La Suisse offrira « l’immunité » au président russe, Vladimir Poutine, malgré son inculpation devant la Cour pénale internationale, à condition qu’il vienne « pour une conférence de paix », a assuré mardi le ministre suisse des Affaires étrangères, Ignazio Cassis.
Le gouvernement fédéral a défini l’année dernière « les règles pour donner l’immunité à une personne qui est sous mandat d’arrêt international. Si cette personne vient pour une conférence de paix, pas si elle vient pour des raisons privées », a déclaré M. Cassis lors d’un point de presse avec son homologue italien, Antonio Tajani, à Berne.
Emmanuel Macron à l’origine de la proposition de négociations en Europe
C’est Emmanuel Macron qui a évoqué la possibilité qu’un éventuel sommet de négociations de la paix entre Vladimir Poutine et son homologue ukrainien, Volodymyr Zelensky, se tienne en Europe et « ce sera un pays neutre, et donc peut-être la Suisse ». Il dit plaider pour Genève, siège européen de l’ONU.
M. Cassis est tout à fait prêt à organiser une telle rencontre et a souligné le savoir-faire des Suisses en la matière, mais il a rappelé que la Russie boudait la Suisse.
Sanctions suisses infligées à Moscou
Celle-ci a décidé d’infliger à Moscou les sanctions décidées par l’Union européennes et imposées depuis l’invasion à grande échelle de l’Ukraine par la Russie en 2022.
« J’ai d’ailleurs constamment rappelé cette disponibilité (à organiser des rencontres ndlr) lors de mes contacts avec le ministre russe des Affaires étrangères, Sergueï Lavrov, ces derniers mois (…) on m’a répondu que depuis que la Suisse a adopté les sanctions européennes, ils ont naturellement perdu un peu l’envie de le faire en Suisse », a reconnu le chef de la diplomatie helvétique.
M. Cassis a aussi fait état d’un précédent récent, lors de l’Assemblée de l’Union parlementaire internationale qui a vu venir à Genève la présidente du Sénat russe, Valentina Matvienko.
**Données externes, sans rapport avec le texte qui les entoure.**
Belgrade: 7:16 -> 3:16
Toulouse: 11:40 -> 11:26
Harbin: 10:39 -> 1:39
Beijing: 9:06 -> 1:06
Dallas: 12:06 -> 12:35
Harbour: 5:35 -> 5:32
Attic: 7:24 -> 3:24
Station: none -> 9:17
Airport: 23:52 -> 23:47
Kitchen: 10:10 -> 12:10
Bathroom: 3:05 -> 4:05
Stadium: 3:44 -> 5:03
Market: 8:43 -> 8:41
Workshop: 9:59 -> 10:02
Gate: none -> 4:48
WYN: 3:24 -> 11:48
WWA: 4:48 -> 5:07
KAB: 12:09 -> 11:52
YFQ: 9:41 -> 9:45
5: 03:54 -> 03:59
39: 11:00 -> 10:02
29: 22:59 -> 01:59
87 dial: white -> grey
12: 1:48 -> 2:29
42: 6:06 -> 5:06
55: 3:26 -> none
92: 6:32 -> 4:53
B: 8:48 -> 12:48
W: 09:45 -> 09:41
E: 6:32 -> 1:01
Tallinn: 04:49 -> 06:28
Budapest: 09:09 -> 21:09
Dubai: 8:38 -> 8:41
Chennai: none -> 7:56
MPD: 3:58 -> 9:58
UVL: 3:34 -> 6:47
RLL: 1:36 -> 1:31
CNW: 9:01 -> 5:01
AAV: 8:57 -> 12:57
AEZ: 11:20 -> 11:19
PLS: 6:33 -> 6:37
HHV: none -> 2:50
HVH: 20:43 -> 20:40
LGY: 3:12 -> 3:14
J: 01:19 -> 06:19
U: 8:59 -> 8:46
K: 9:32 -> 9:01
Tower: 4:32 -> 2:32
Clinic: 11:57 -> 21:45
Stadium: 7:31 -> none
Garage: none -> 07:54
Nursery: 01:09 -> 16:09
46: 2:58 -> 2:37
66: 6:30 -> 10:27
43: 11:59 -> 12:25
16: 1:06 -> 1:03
Cette proche de Vladimir Poutine fait elle aussi l’objet de sanctions pour son soutien à la guerre.
Vladimir Poutine s’est rendu à Genève la dernière fois à l’occasion du sommet du 16 juin 2021 avec Joe Biden, qui était alors président des États-Unis.

Le président suisse Guy Parmelin (4e à dr.) et le ministre suisse des Affaires étrangères Ignazio Cassis (2e à dr.) assistent à une réunion bilatérale avec le président russe Vladimir Poutine (3e à g.) et le ministre russe des Affaires étrangères Sergueï Lavrov (1er à g.) à Genève, le 16 juin 2021. (DENIS BALIBOUSE/POOL/AFP via Getty Images)
Les dernières discussions russo-ukrainiennes bilatérales ont eu lieu à Istanbul, en Turquie, qui malgré son appartenance à l’Otan est jugée plus amicale par Moscou.